Exercise directions:
Below are some records; repeat them all exactly, minus the pictures.

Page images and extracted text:
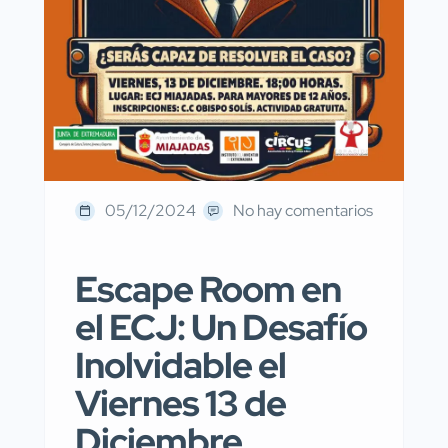
05/12/2024
No hay comentarios
Escape Room en
el ECJ: Un Desafío
Inolvidable el
Viernes 13 de
Diciembre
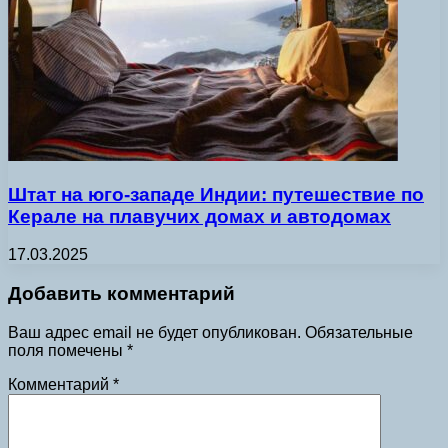
Штат на юго-западе Индии: путешествие по
Керале на плавучих домах и автодомах
17.03.2025
Добавить комментарий
Ваш адрес email не будет опубликован.
Обязательные
поля помечены
*
Комментарий
*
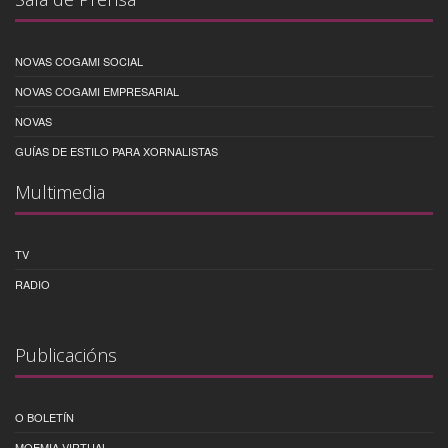
NOVAS COGAMI SOCIAL
NOVAS COGAMI EMPRESARIAL
NOVAS
GUÍAS DE ESTILO PARA XORNALISTAS
Multimedia
TV
RADIO
Publicacións
O BOLETÍN
MOEMIA VIRTUAL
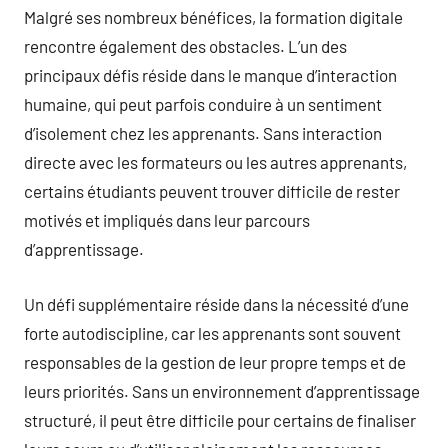
Malgré ses nombreux bénéfices, la formation digitale
rencontre également des obstacles. L’un des
principaux défis réside dans le manque d’interaction
humaine, qui peut parfois conduire à un sentiment
d’isolement chez les apprenants. Sans interaction
directe avec les formateurs ou les autres apprenants,
certains étudiants peuvent trouver difficile de rester
motivés et impliqués dans leur parcours
d’apprentissage.
Un défi supplémentaire réside dans la nécessité d’une
forte autodiscipline, car les apprenants sont souvent
responsables de la gestion de leur propre temps et de
leurs priorités. Sans un environnement d’apprentissage
structuré, il peut être difficile pour certains de finaliser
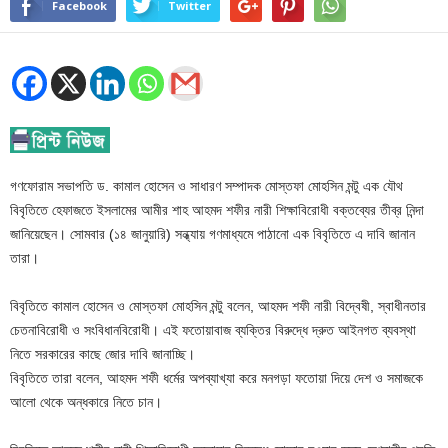
Facebook
Twitter
গণফোরাম সভাপতি ড. কামাল হোসেন ও সাধারণ সম্পাদক মোস্তফা মোহসিন মন্টু এক যৌথ
বিবৃতিতে হেফাজতে ইসলামের আমীর শাহ আহমদ শফীর নারী শিক্ষাবিরোধী বক্তব্যের তীব্র নিন্দা
জানিয়েছেন। সোমবার (১৪ জানুয়ারি) সন্ধ্যায় গণমাধ্যমে পাঠানো এক বিবৃতিতে এ দাবি জানান
তারা।
বিবৃতিতে কামাল হোসেন ও মোস্তফা মোহসিন মন্টু বলেন, আহমদ শফী নারী বিদ্বেষী, স্বাধীনতার
চেতনাবিরোধী ও সংবিধানবিরোধী। এই ফতোয়াবাজ ব্যক্তির বিরুদ্ধে দ্রুত আইনগত ব্যবস্থা
নিতে সরকারের কাছে জোর দাবি জানাচ্ছি।
বিবৃতিতে তারা বলেন, আহমদ শফী ধর্মের অপব্যাখ্যা করে মনগড়া ফতোয়া দিয়ে দেশ ও সমাজকে
আলো থেকে অন্ধকারে নিতে চান।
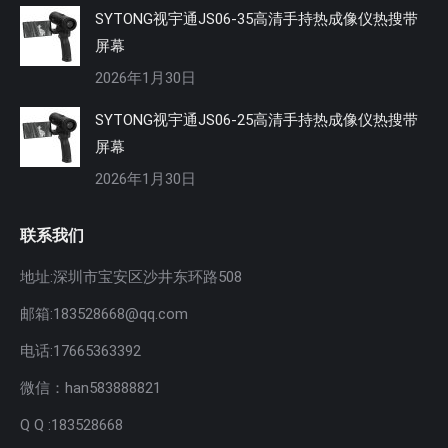
SYTONG视宇通JS06-35高清手持热成像仪热搜带
屏幕
2026年1月30日
SYTONG视宇通JS06-25高清手持热成像仪热搜带
屏幕
2026年1月30日
联系我们
地址:深圳市宝安区沙井东环路508
邮箱:183528668@qq.com
电话:17665363392
微信：han583888821
Q Q :183528668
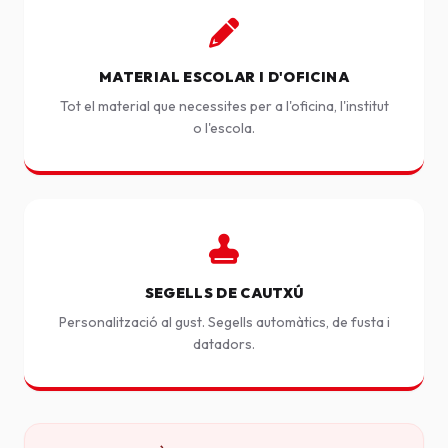
MATERIAL ESCOLAR I D'OFICINA
Tot el material que necessites per a l'oficina, l'institut
o l'escola.
SEGELLS DE CAUTXÚ
Personalització al gust. Segells automàtics, de fusta i
datadors.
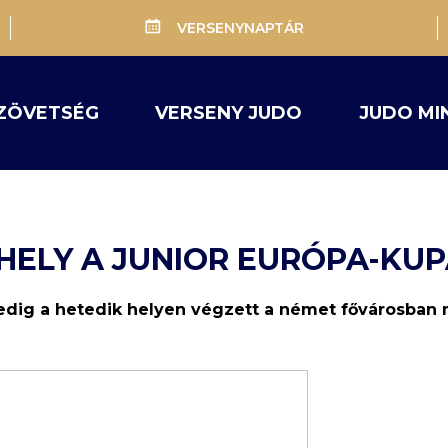
VERSENYNAPTÁR
ZÖVETSÉG
VERSENY JUDO
JUDO MI
 HELY A JUNIOR EURÓPA-KU
pedig a hetedik helyen végzett a német fővárosban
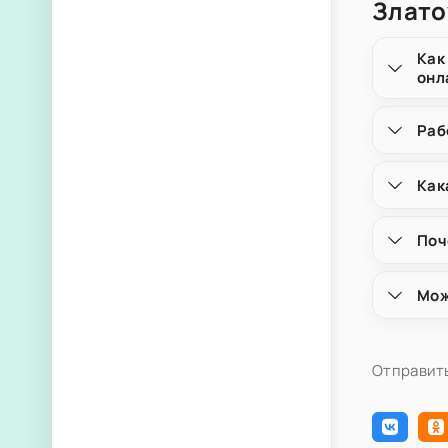
Злато
Как
онл
Раб
Как
Поч
Мож
Отправить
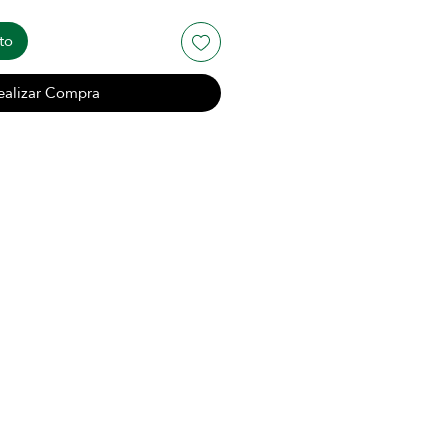
to
ealizar Compra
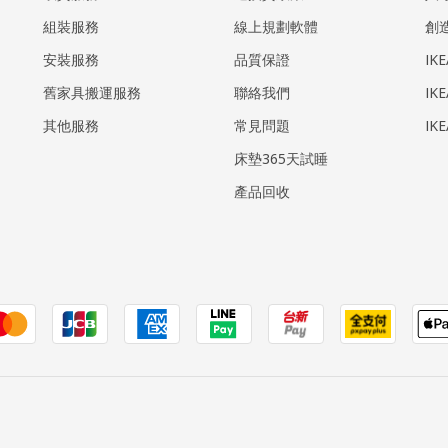
組裝服務
線上規劃軟體
創
安裝服務
品質保證
IK
​舊家具搬運服務
聯絡我們
IK
其他服務
常見問題
IK
床墊365天試睡
產品回收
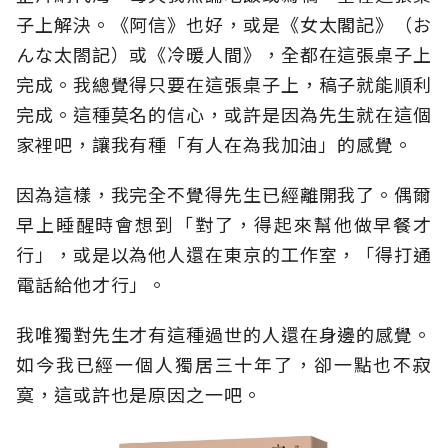
子上解決。《阿信》也好，或是《女太閣記》（お
んな太閤記）或《冷暖人間》，全都在這張桌子上
完成。我總覺得只要在這張桌子上，稿子就能順利
完成。這種莫名的信心，或許是因為先生就在這個
家裡吧，讓我有種「有人在為我加油」的感覺。
因為這樣，我完全不覺得先生已經離開我了。偶爾
早上睡醒時會想到「對了，得起來幫他做早餐才
行」，或是以為他人還在東京的工作室，「得打通
電話給他才行」。
我唯獨對先生才有這種過世的人還在身邊的感覺。
如今我已經一個人獨居三十年了，卻一點也不寂
寞，這或許也是原因之一吧。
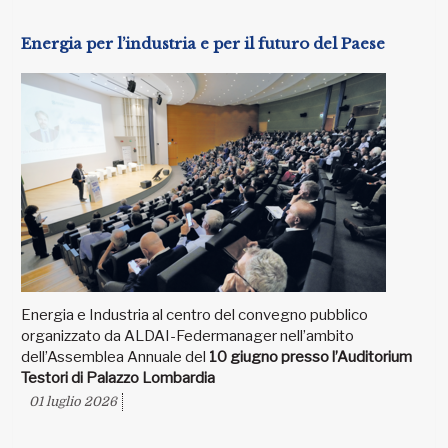
Energia per l’industria e per il futuro del Paese
Energia e Industria al centro del convegno pubblico
organizzato da ALDAI-Federmanager nell’ambito
dell’Assemblea Annuale del
10 giugno presso l’Auditorium
Testori di Palazzo Lombardia
01 luglio 2026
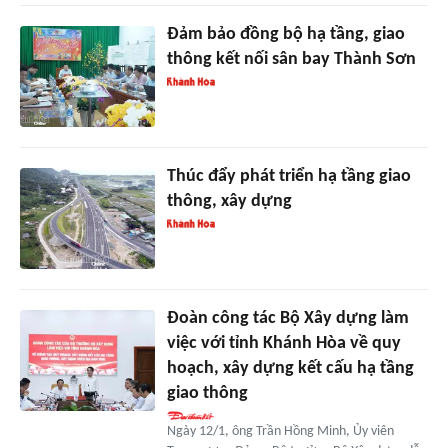
Đảm bảo đồng bộ hạ tầng, giao
thông kết nối sân bay Thành Sơn
Thúc đẩy phát triển hạ tầng giao
thông, xây dựng
Đoàn công tác Bộ Xây dựng làm
việc với tỉnh Khánh Hòa về quy
hoạch, xây dựng kết cấu hạ tầng
giao thông
Ngày 12/1, ông Trần Hồng Minh, Ủy viên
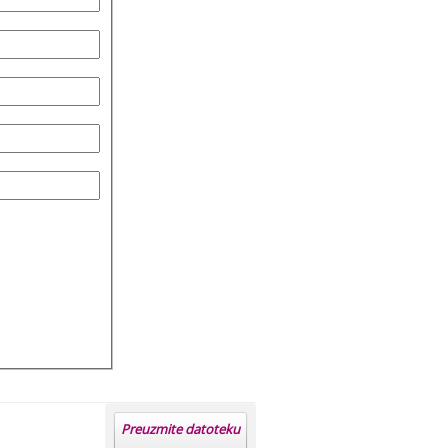
Preuzmite datoteku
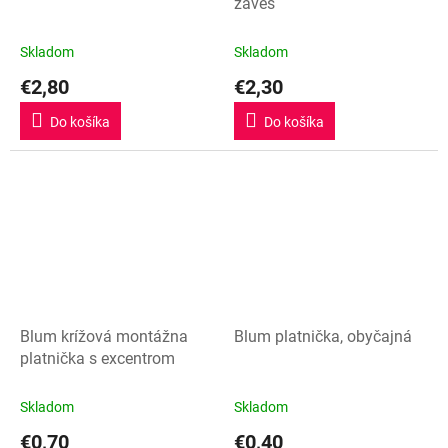
záves
Skladom
Skladom
€2,80
€2,30
Do košíka
Do košíka
Blum krížová montážna
Blum platnička, obyčajná
platnička s excentrom
Skladom
Skladom
€0,70
€0,40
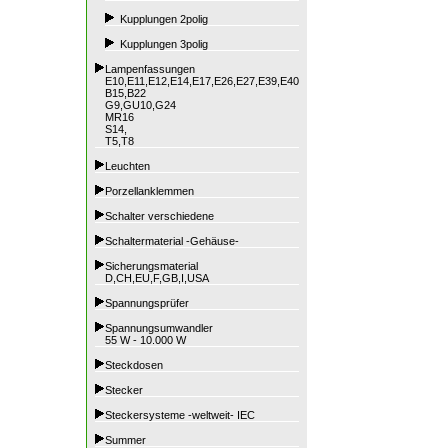
Kupplungen 2polig
Kupplungen 3polig
Lampenfassungen
E10,E11,E12,E14,E17,E26,E27,E39,E40
B15,B22
G9,GU10,G24
MR16
S14,
T5,T8
Leuchten
Porzellanklemmen
Schalter verschiedene
Schaltermaterial -Gehäuse-
Sicherungsmaterial
D,CH,EU,F,GB,I,USA
Spannungsprüfer
Spannungsumwandler
55 W - 10.000 W
Steckdosen
Stecker
Steckersysteme -weltweit- IEC
Summer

Exercise answer:
05/12/2024
No hay comentarios
Escape Room en
el ECJ: Un Desafío
Inolvidable el
Viernes 13 de
Diciembre
Штат на юго-западе Индии: путешествие по
Керале на плавучих домах и автодомах
17.03.2025
Добавить комментарий
Ваш адрес email не будет опубликован.
Обязательные
поля помечены
*
Комментарий
*
NOVAS COGAMI SOCIAL
NOVAS COGAMI EMPRESARIAL
NOVAS
GUÍAS DE ESTILO PARA XORNALISTAS
Multimedia
TV
RADIO
Publicacións
O BOLETÍN
MOEMIA VIRTUAL
Malgré ses nombreux bénéfices, la formation digitale
rencontre également des obstacles. L’un des
principaux défis réside dans le manque d’interaction
humaine, qui peut parfois conduire à un sentiment
d’isolement chez les apprenants. Sans interaction
directe avec les formateurs ou les autres apprenants,
certains étudiants peuvent trouver difficile de rester
motivés et impliqués dans leur parcours
d’apprentissage.
Un défi supplémentaire réside dans la nécessité d’une
forte autodiscipline, car les apprenants sont souvent
responsables de la gestion de leur propre temps et de
leurs priorités. Sans un environnement d’apprentissage
structuré, il peut être difficile pour certains de finaliser
Facebook
Twitter
গণফোরাম সভাপতি ড. কামাল হোসেন ও সাধারণ সম্পাদক মোস্তফা মোহসিন মন্টু এক যৌথ
বিবৃতিতে হেফাজতে ইসলামের আমীর শাহ আহমদ শফীর নারী শিক্ষাবিরোধী বক্তব্যের তীব্র নিন্দা
জানিয়েছেন। সোমবার (১৪ জানুয়ারি) সন্ধ্যায় গণমাধ্যমে পাঠানো এক বিবৃতিতে এ দাবি জানান
তারা।
বিবৃতিতে কামাল হোসেন ও মোস্তফা মোহসিন মন্টু বলেন, আহমদ শফী নারী বিদ্বেষী, স্বাধীনতার
চেতনাবিরোধী ও সংবিধানবিরোধী। এই ফতোয়াবাজ ব্যক্তির বিরুদ্ধে দ্রুত আইনগত ব্যবস্থা
নিতে সরকারের কাছে জোর দাবি জানাচ্ছি।
বিবৃতিতে তারা বলেন, আহমদ শফী ধর্মের অপব্যাখ্যা করে মনগড়া ফতোয়া দিয়ে দেশ ও সমাজকে
আলো থেকে অন্ধকারে নিতে চান।
SYTONG视宇通JS06-35高清手持热成像仪热搜带
屏幕
2026年1月30日
SYTONG视宇通JS06-25高清手持热成像仪热搜带
屏幕
2026年1月30日
联系我们
地址:深圳市宝安区沙井东环路508
邮箱:183528668@qq.com
电话:17665363392
微信：han583888821
Q Q :183528668
MATERIAL ESCOLAR I D'OFICINA
Tot el material que necessites per a l'oficina, l'institut
o l'escola.
SEGELLS DE CAUTXÚ
Personalització al gust. Segells automàtics, de fusta i
datadors.
VERSENYNAPTÁR
ZÖVETSÉG
VERSENY JUDO
JUDO MI
 HELY A JUNIOR EURÓPA-KU
pedig a hetedik helyen végzett a német fővárosban
Злато
Как
онл
Раб
Как
Поч
Мож
Отправить
to
ealizar Compra
組裝服務
線上規劃軟體
創
安裝服務
品質保證
IK
​舊家具搬運服務
聯絡我們
IK
其他服務
常見問題
IK
床墊365天試睡
產品回收
子上解決。《阿信》也好，或是《女太閣記》（お
んな太閤記）或《冷暖人間》，全都在這張桌子上
完成。我總覺得只要在這張桌子上，稿子就能順利
完成。這種莫名的信心，或許是因為先生就在這個
家裡吧，讓我有種「有人在為我加油」的感覺。
因為這樣，我完全不覺得先生已經離開我了。偶爾
早上睡醒時會想到「對了，得起來幫他做早餐才
行」，或是以為他人還在東京的工作室，「得打通
電話給他才行」。
我唯獨對先生才有這種過世的人還在身邊的感覺。
如今我已經一個人獨居三十年了，卻一點也不寂
寞，這或許也是原因之一吧。
Energia per l’industria e per il futuro del Paese
Energia e Industria al centro del convegno pubblico
organizzato da ALDAI-Federmanager nell’ambito
dell’Assemblea Annuale del
10 giugno presso l’Auditorium
Testori di Palazzo Lombardia
01 luglio 2026
Đảm bảo đồng bộ hạ tầng, giao
thông kết nối sân bay Thành Sơn
Thúc đẩy phát triển hạ tầng giao
thông, xây dựng
Đoàn công tác Bộ Xây dựng làm
việc với tỉnh Khánh Hòa về quy
hoạch, xây dựng kết cấu hạ tầng
giao thông
Ngày 12/1, ông Trần Hồng Minh, Ủy viên
Preuzmite datoteku
záves
Skladom
Skladom
€2,80
€2,30
Do košíka
Do košíka
Blum krížová montážna
Blum platnička, obyčajná
platnička s excentrom
Skladom
Skladom
€0,70
€0,40
Kupplungen 2polig
Kupplungen 3polig
Lampenfassungen
E10,E11,E12,E14,E17,E26,E27,E39,E40
B15,B22
G9,GU10,G24
MR16
S14,
T5,T8
Leuchten
Porzellanklemmen
Schalter verschiedene
Schaltermaterial -Gehäuse-
Sicherungsmaterial
D,CH,EU,F,GB,I,USA
Spannungsprüfer
Spannungsumwandler
55 W - 10.000 W
Steckdosen
Stecker
Steckersysteme -weltweit- IEC
Summer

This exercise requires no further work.